Casi tapped her foot anxiously. Two hours had gone by. One hundred twenty minutes she could never get back. It was just like all the birthdays and Christmases he had missed. They were gone unceremoniously and unappreciated. And now the train station was practically deserted. She scoffed. This wasn't her first time and it probably wouldn't be her last.
She rubbed her hands together wishing she'd brought gloves. She tugged at the too small cap she wore. The only thing he'd ever sent her. It was seven years old; she'd been seven when she got it.
Her aunt had called her in from the backyard, and she'd come running... tore open the brown papered package. A pink and white striped knit cap with a huge pom pom on the top of it. It had been the loveliest thing she'd ever seen. And it was all hers. The only thing he'd ever given her, the only connection she had.
She'd worn it for years. Knowing that the very first time she saw him, she'd be wearing it. So here she sat, looking ridiculous with a child's cap on her head. It was just seven years later than she'd thought it would be.
She looked at her watch. It was almost six. The last train would be coming in from the city. She felt her heart slow and her throat went dry. He wasn't coming. Again.
She swallowed hard and searched in her bag for a throat lozenge. She took one out of it's cellophane wrapping and held the sticky square in her hand. Honey-lemon. Her aunt knew she hated those. The cherry ones, those was her favorite.
“Casi?” A man's voice interrupted her inner conversation.
She was afraid to look up. Was it him? Had he come after all? Would she even recognize him? She stared down at the lozenge another few seconds... the man didn't speak again.
Her heart raced inside her chest and slowly she raised her gaze to meet his.

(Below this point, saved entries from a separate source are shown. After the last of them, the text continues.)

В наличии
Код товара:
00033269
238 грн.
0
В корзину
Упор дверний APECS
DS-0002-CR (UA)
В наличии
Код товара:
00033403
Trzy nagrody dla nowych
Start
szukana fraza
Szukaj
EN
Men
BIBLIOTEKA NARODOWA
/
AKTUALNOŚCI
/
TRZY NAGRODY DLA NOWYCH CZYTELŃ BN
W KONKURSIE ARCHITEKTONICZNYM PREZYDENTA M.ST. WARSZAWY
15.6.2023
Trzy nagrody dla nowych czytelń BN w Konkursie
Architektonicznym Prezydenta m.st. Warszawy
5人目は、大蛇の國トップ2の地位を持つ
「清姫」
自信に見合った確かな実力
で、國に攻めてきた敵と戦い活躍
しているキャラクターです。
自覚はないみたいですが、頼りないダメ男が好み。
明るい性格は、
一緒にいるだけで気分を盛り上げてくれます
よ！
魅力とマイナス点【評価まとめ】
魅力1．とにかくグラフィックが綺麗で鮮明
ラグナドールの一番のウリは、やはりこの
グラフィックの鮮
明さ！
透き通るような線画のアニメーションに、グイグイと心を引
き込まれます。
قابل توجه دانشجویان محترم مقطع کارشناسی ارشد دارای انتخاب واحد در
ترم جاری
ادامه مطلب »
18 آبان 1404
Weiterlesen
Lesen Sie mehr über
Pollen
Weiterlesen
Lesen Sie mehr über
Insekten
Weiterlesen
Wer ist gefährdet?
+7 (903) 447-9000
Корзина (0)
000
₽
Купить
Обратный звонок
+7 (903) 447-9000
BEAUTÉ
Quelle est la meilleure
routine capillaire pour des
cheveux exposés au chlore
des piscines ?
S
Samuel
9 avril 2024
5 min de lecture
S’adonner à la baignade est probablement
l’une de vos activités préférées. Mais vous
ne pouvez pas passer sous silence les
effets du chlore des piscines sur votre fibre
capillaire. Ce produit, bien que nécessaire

An old man in a rumpled brown suit stood in front of her, motionless; an envelope in his outstretched hand.
She let out a sigh of relief and contempt as she snatched the envelope from his hand. Bitter tears streamed down her cheeks as she glared at him.
“What do you want old man? A tip?” She barked it at him, the hurt and rage building inside her.
Then she noticed his hands; they were shaking, uncontrollably. Oh dear god, the old man was gonna have some sort of seizure right in front of her.
“I'm sorry... I'm so so sorry.” She shoved the envelope in her purse & dropped the lozenge.
The old man watched as the lozenge hit the dirty tile floor and he laughed.
“Honey-lemon? I always hated those. The cherry ones are my favorite.”
Casi froze. Something inside her recognized that laugh. It was warm and familiar and just like her own.
She didn't dare look up again; and her voice cracked when she spoke.
“Daddy?” It was a whisper.
The old man sat down next to her on the metal bench and touched the side of her face.
“Nice hat. Maybe we can find one that fits you better now.”
For the first time in her life, Casi cried tears of joy.